There is a lot of this pseudo-scientific/mystical speak that passes for plot. I believe it is meant to be deep and philosophical.
Then the Spider Queen shows up and makes the blue demons white. By making them white she now controls the middle world; which makes perfect sense. She then puts Varma to sleep to remove him conveniently from the story for a while. Oh and to use him as a gateway to the material world; which makes perfect sense. She then explains that the world is as real as dreams and souls and imagination. Which makes perfect…oh you get the idea.

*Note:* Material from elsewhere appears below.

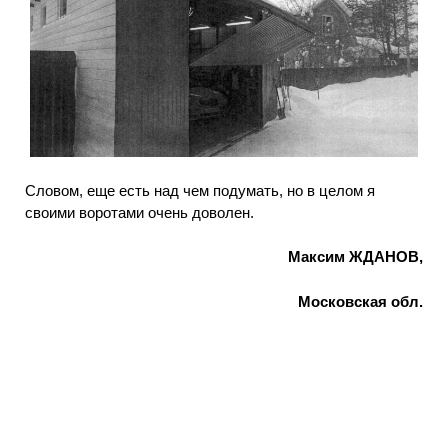
Словом, еще есть над чем подумать, но в целом я
своими воротами очень доволен.
Максим ЖДАНОВ,
Московская обл.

She then tells a story, told in the same fashion as Varma’s ant story from last issue, about an idea (or meme) that wants to live and be joined with the “Big Idea” and to do so joins other ideas and becomes part of people’s thoughts and makes them insane and…whatever. It’s all ridiculously convoluted and over complicated. Bottom line is (I think) the Spider Queen is an idea that wants to become reality. (There, was that so hard?)

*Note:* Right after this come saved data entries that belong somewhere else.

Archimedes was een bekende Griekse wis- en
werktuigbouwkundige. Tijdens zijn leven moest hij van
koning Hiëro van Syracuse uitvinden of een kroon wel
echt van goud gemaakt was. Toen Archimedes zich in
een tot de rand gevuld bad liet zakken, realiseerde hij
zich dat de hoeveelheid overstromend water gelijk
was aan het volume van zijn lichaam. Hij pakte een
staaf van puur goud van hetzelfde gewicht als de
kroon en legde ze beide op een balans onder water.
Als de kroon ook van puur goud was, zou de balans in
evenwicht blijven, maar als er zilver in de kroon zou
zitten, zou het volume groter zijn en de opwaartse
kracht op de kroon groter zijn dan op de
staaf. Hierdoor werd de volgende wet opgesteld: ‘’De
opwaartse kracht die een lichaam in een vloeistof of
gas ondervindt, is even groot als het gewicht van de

To accomplish this she tears the skin off Buddy. His skin apparently holds his ego that she feeds to her babies to give them strength for a trip (to the real world I guess?) to infect people’s imaginations. A skinless Buddy then imagines himself in a fairytale, travels to the castle where Maxine’s soul is being held wearing a creepy mask and finally meets the Black Queen who is pregnant and needs help.
Which makes perfect sense.

Thoughts

This story wants so badly to be cerebral. It wants to intellectualize the spiritual and mystical with the scientific, but it just becomes a mish-mash of half-realized thoughts combined with random theories. It becomes confusing for no real reason.
The basic idea is simply this: ideas can take on a life of their own and become something more than what was originally intended. It’s a metaphor, I get it. And to be honest, it is not such a bad notion. This story could have been told in a straightforward way without adding all the convoluted crap on top of it making it hard, if not impossible, to comprehend. It is bizarre for the sake of being bizarre.
In the end it is just a mess. What was good in the story is lost in the telling.